Ce mot offensant signifie littéralement « celui qui tourne le dos ». Il n’est pas directement lié au mot hmt (« femme »). Mais les Égyptiens ont apparemment compris le jeu de mots : l’ennemi était décrit à la fois comme une « femme » et comme une personne qui montre lâchement son dos. Cela a rendu l’insulte plus forte.

Le terme est attesté dans les textes magiques, notamment dans le corpus Magic Papyri. L’une des lignes se lit littéralement comme ceci : « Vous avez illégalement profané les efféminés sur la colline enflammée de Hetepet. »

ḥm.t-ẖrd [hemet-khered] - « femme-garçon »

C’est le nom d’un jeune homme décrit comme efféminé et comme une personne occupant un rôle socio-genre « féminin » dans la sexualité.

L’expression se trouve dans la 32ème maxime de Ptahhotep, une partie de ses enseignements - un texte égyptien ancien à caractère instructif.

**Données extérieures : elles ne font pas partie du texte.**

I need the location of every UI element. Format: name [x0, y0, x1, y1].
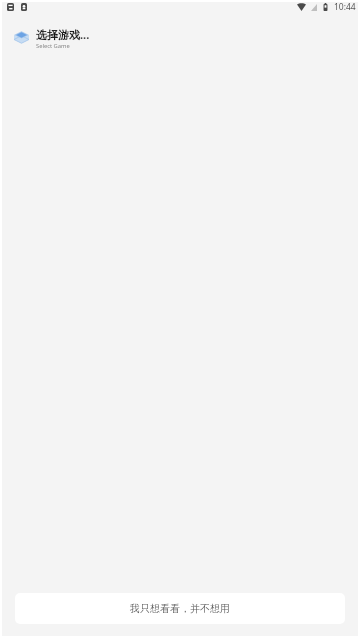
staticText: 我只想看看，并不想用: [130, 602, 230, 615]
staticText: 选择游戏...: [36, 27, 90, 42]
staticText: 10:44: [334, 1, 356, 13]
button[interactable]: 我只想看看，并不想用: [15, 593, 345, 624]
button[interactable]: Game icon: [2, 15, 358, 56]
staticText: Select Game: [36, 42, 70, 50]
other: Game icon: [14, 31, 29, 46]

Dans cette maxime, le professeur prévient : « N’ayez pas de coït avec hmt-hrd, car vous savez que ce à quoi on résiste deviendra de l’eau sur sa poitrine… Laissez-le se calmer, détruisant son désir. »

Ici, hmt-hrd est compris comme un jeune homme dans un rôle « féminin », et son désir est décrit comme obsessionnel et insatisfait.

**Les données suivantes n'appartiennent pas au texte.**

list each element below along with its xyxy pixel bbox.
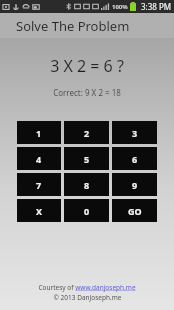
- staticText: © 2013 DanJoseph.me: [53, 293, 122, 302]
- staticText: GO: [128, 205, 142, 217]
- staticText: 5: [84, 153, 90, 165]
- staticText: 4: [36, 153, 42, 165]
- button[interactable]: 2: [64, 121, 109, 144]
- staticText: 3: [132, 127, 138, 139]
- staticText: 0: [84, 205, 90, 217]
- button[interactable]: 3: [112, 121, 157, 144]
- staticText: Solve The Problem: [16, 17, 130, 35]
- staticText: 9: [132, 179, 138, 191]
- staticText: 3:38 PM: [141, 1, 172, 12]
- staticText: 1: [36, 127, 42, 139]
- staticText: Correct: 9 X 2 = 18: [0, 87, 174, 98]
- staticText: 8: [84, 179, 90, 191]
- button[interactable]: X: [17, 199, 61, 222]
- staticText: 6: [132, 153, 138, 165]
- button[interactable]: 5: [64, 147, 109, 170]
- button[interactable]: 9: [112, 173, 157, 196]
- staticText: 2: [84, 127, 90, 139]
- button[interactable]: 0: [64, 199, 109, 222]
- staticText: X: [36, 205, 43, 217]
- staticText: 100%: [112, 3, 128, 11]
- button[interactable]: 6: [112, 147, 157, 170]
- button[interactable]: 7: [17, 173, 61, 196]
- button[interactable]: 1: [17, 121, 61, 144]
- button[interactable]: 8: [64, 173, 109, 196]
- staticText: 3 X 2 = 6 ?: [0, 55, 174, 77]
- button[interactable]: 4: [17, 147, 61, 170]
- staticText: 7: [36, 179, 42, 191]
- button[interactable]: Courtesy of www.danjoseph.me: [36, 282, 138, 293]
- button[interactable]: GO: [112, 199, 157, 222]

À propos de la sexualité dans l’Égypte ancienne

La langue égyptienne ancienne n’avait pas de mot qui corresponde exactement au concept moderne d’« homosexuel ». Apparemment, il n’y avait aucune idée de la sexualité en tant que caractéristique stable et fondamentale de la personnalité.

Par conséquent, les tentatives visant à « trouver l’homosexualité » dans l’Égypte ancienne ressemblent souvent à un anachronisme. Nous transférons des concepts modernes dans le passé et attribuons aux textes anciens quelque chose qui n’existe pas. Les Égyptiens se décrivaient eux-mêmes différemment, pas dans le cadre auquel nous sommes habitués. En même temps, l’attirance envers le même sexe existait bien sûr.

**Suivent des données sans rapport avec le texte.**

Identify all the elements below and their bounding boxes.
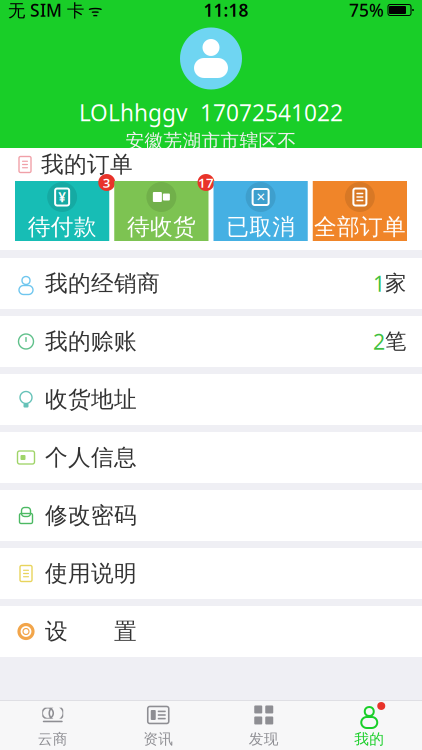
staticText: 1 (373, 269, 385, 298)
staticText: 发现 (249, 730, 279, 748)
button[interactable]: 资讯 (106, 701, 211, 750)
staticText: 无 SIM 卡 (8, 0, 84, 22)
staticText: 收货地址 (45, 386, 137, 413)
staticText: 待收货 (127, 213, 196, 241)
staticText: 待付款 (28, 213, 97, 241)
button[interactable]: ✕ (214, 181, 308, 241)
staticText: 安徽芜湖市市辖区不 (126, 130, 296, 152)
staticText: 我的经销商 (45, 270, 160, 297)
staticText: 3 (103, 174, 111, 191)
staticText: 云商 (38, 730, 68, 748)
staticText: 我的赊账 (45, 328, 137, 355)
button[interactable]: 修改密码 (0, 490, 422, 541)
staticText: 17 (198, 174, 214, 191)
button[interactable]: 我的 (316, 701, 422, 750)
staticText: 使用说明 (45, 560, 137, 587)
button[interactable]: 使用说明 (0, 548, 422, 599)
staticText: 已取消 (226, 213, 295, 241)
staticText: 我的订单 (41, 151, 133, 178)
staticText: 我的 (354, 730, 384, 748)
staticText: ¥ (58, 188, 66, 206)
staticText: 全部订单 (314, 213, 406, 241)
button[interactable]: 云商 (0, 701, 106, 750)
staticText: 2 (373, 327, 385, 356)
button[interactable]: 发现 (211, 701, 316, 750)
staticText: ✕ (256, 190, 266, 204)
button[interactable]: 全部订单 (313, 181, 407, 241)
staticText: LOLhhggv 17072541022 (79, 98, 343, 128)
staticText: 75% (349, 0, 384, 22)
staticText: ᯤ (84, 0, 103, 21)
staticText: 笔 (385, 328, 406, 355)
button[interactable]: 个人信息 (0, 432, 422, 483)
staticText: 家 (385, 270, 406, 297)
staticText: 资讯 (143, 730, 173, 748)
button[interactable]: 设 置 (0, 606, 422, 657)
button[interactable]: 收货地址 (0, 374, 422, 425)
staticText: 11:18 (204, 0, 248, 22)
button[interactable]: ¥ (15, 181, 109, 241)
button[interactable]: 我的赊账 (0, 316, 422, 367)
button[interactable]: 我的经销商 (0, 258, 422, 309)
button[interactable]: 待收货 (114, 181, 208, 241)
staticText: 个人信息 (45, 444, 137, 471)
staticText: 设 置 (45, 618, 137, 645)
staticText: 修改密码 (45, 502, 137, 529)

Il est plus utile d’étudier les termes égyptiens et la façon dont les Égyptiens eux-mêmes décrivaient leurs expériences et leurs normes. Mais peu de textes sur la sphère sexuelle ont survécu.

Premièrement, le sujet était considéré comme obscène. Beaucoup de choses ont été dites à travers des allusions et des plaisanteries, en évitant les mots directs. Deuxièmement, peu de gens savaient écrire. Les textes survivants reflètent le point de vue officiel : ce que l’élite instruite considérait comme nécessaire et acceptable d’écrire.

Pourtant, il existait des mots pour désigner les pratiques homosexuelles. Ils décrivaient généralement l’action pénétrante et son évaluation. De tels mots sont souvent associés au pouvoir, au contrôle et à l’humiliation, plutôt qu’à l’amour et aux sentiments personnels.

Littérature et sources
  • Richard Parkinson : Désir homosexuel et littérature de l’Empire du Milieu. Dans : Le Journal d’archéologie égyptienne (JEA), vol. 81, 1995.